A proposed effort to map brain activity on a large scale, expected to be announced by the White House later this month, could help neuroscientists understand the origins of cognition, perception, and other phenomena. These brain activities haven’t been well understood to date, in part because they arise from the interaction of large sets of neurons whose coördinated efforts scientists cannot currently track.
“There are all kinds of remarkable tools to study the microscopic world of individual cells,” says John Donoghue, a neuroscientist at Brown and a participant in the project. “And on the macroscopic end, we have tools like MRI and EEG that tell us about the function of the brain and its structure, but at a low resolution. There is a gap in the middle. We need to record many, many neurons exactly as they operate with temporal precision and in large areas,” he says.
An article published Thursday in Science online expands the project’s already ambitious goals beyond just recording the activity of all individual neurons in a brain circuit simultaneously. Researchers should also find ways to manipulate the neurons within those circuits and understand circuit function through new methods of data analysis and modeling, the authors write.

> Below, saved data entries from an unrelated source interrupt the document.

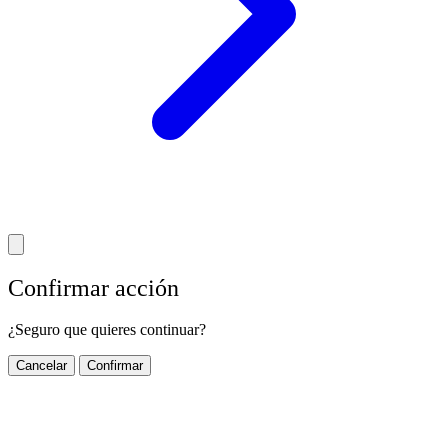
Confirmar acción
¿Seguro que quieres continuar?
Cancelar
Confirmar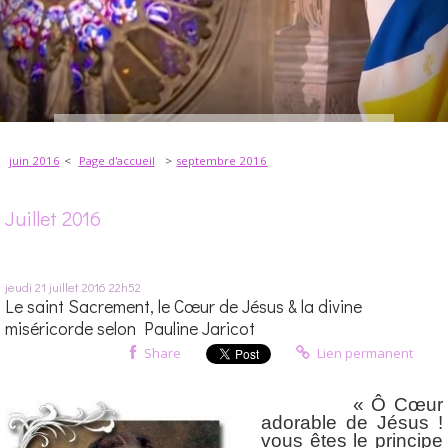
juin 2016
Page d'accueil
septembre 2016
Juillet 2016
jeudi 21
juillet 2016
22h52
Le saint Sacrement, le Cœur de Jésus & la divine
miséricorde selon Pauline Jaricot
Share
Lien permanent
« Ô Cœur
adorable de Jésus !
vous êtes le principe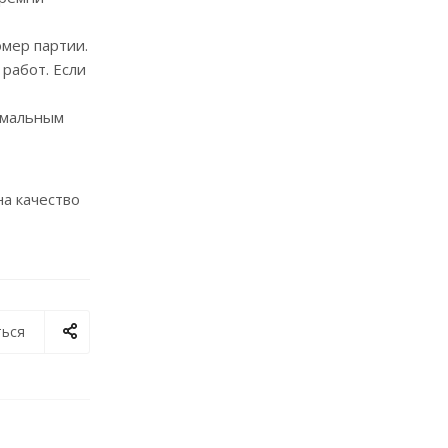
омер партии.
работ. Если
имальным
а качество
ься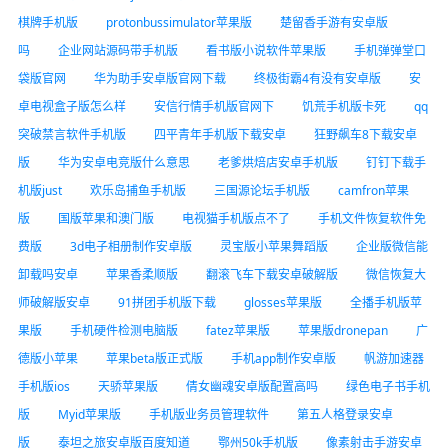
棋牌手机版
protonbussimulator苹果版
楚留香手游有安卓版
吗
企业网站源码带手机版
看书版小说软件苹果版
手机弹弹堂口
袋版官网
华为助手安卓版官网下载
终极街霸4有没有安卓版
安
卓电视盒子版怎么样
安信行情手机版官网下
饥荒手机版卡死
qq
突破禁言软件手机版
四平青年手机版下载安卓
狂野飙车8下载安卓
版
华为安卓电竞版什么意思
老爹烘焙店安卓手机版
钉钉下载手
机版just
欢乐岛捕鱼手机版
三国源论坛手机版
camfron苹果
版
国版苹果和澳门版
电视猫手机版点不了
手机文件恢复软件免
费版
3d电子相册制作安卓版
灵宝版小苹果舞蹈版
企业版微信能
卸载吗安卓
苹果香柔顺版
翻滚飞车下载安卓破解版
微信恢复大
师破解版安卓
91拼团手机版下载
glosses苹果版
全播手机版苹
果版
手机硬件检测电脑版
fatez苹果版
苹果版dronepan
广
德版小苹果
苹果beta版正式版
手机app制作安卓版
帆游加速器
手机版ios
天骄苹果版
倩女幽魂安卓版配置高吗
绿色电子书手机
版
Myid苹果版
手机版业务员管理软件
第五人格登录安卓
版
泰坦之旅安卓版百度知道
鄂州50k手机版
像素射击手游安卓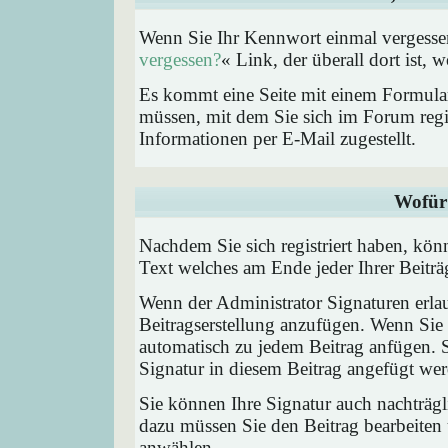
Wenn Sie Ihr Kennwort einmal vergessen
vergessen?
« Link, der überall dort ist,
Es kommt eine Seite mit einem Formular
müssen, mit dem Sie sich im Forum regi
Informationen per E-Mail zugestellt.
Wofür 
Nachdem Sie sich registriert haben, könn
Text welches am Ende jeder Ihrer Beitr
Wenn der Administrator Signaturen erlau
Beitragserstellung anzufügen. Wenn Sie 
automatisch zu jedem Beitrag anfügen. 
Signatur in diesem Beitrag angefügt werd
Sie können Ihre Signatur auch nachträgl
dazu müssen Sie den Beitrag bearbeiten 
anwählen.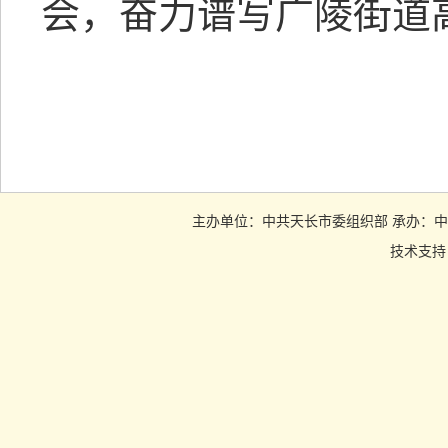
会，奋力谱写广陵街道
主办单位：中共天长市委组织部 承办：中共天长市
技术支持：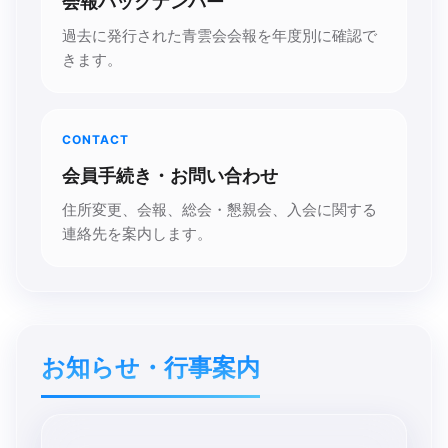
会報バックナンバー
過去に発行された青雲会会報を年度別に確認で
きます。
CONTACT
会員手続き・お問い合わせ
住所変更、会報、総会・懇親会、入会に関する
連絡先を案内します。
お知らせ・​行事案内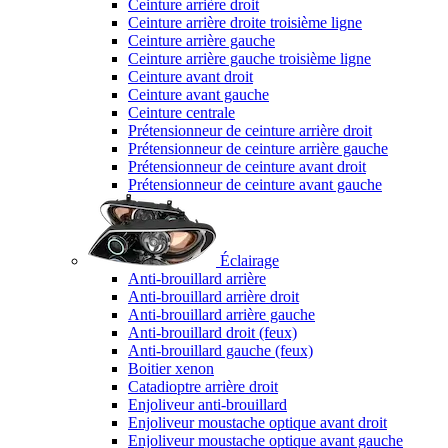
Ceinture arrière droit
Ceinture arrière droite troisième ligne
Ceinture arrière gauche
Ceinture arrière gauche troisième ligne
Ceinture avant droit
Ceinture avant gauche
Ceinture centrale
Prétensionneur de ceinture arrière droit
Prétensionneur de ceinture arrière gauche
Prétensionneur de ceinture avant droit
Prétensionneur de ceinture avant gauche
Éclairage
Anti-brouillard arrière
Anti-brouillard arrière droit
Anti-brouillard arrière gauche
Anti-brouillard droit (feux)
Anti-brouillard gauche (feux)
Boitier xenon
Catadioptre arrière droit
Enjoliveur anti-brouillard
Enjoliveur moustache optique avant droit
Enjoliveur moustache optique avant gauche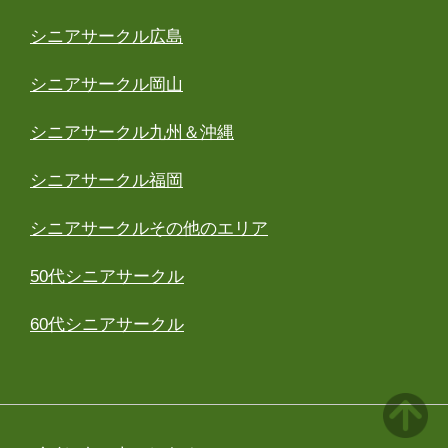
シニアサークル広島
シニアサークル岡山
シニアサークル九州＆沖縄
シニアサークル福岡
シニアサークルその他のエリア
50代シニアサークル
60代シニアサークル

Understanding how neurons communicate with one another across large regions of the brain will be critical to understanding how the brain works, according to participants in the project. Other efforts to map out the physical connections in the brain are already under way (see “TR10: Connectomics” and “Mapping the Brain on a Massive Scale”), but these projects look at static brains or can only get a rough view of how regions of the brain communicate. The new project will probably start applying its novel and yet unknown technologies on simpler brains, such as those of flies, and will probably take decades to achieve its goals.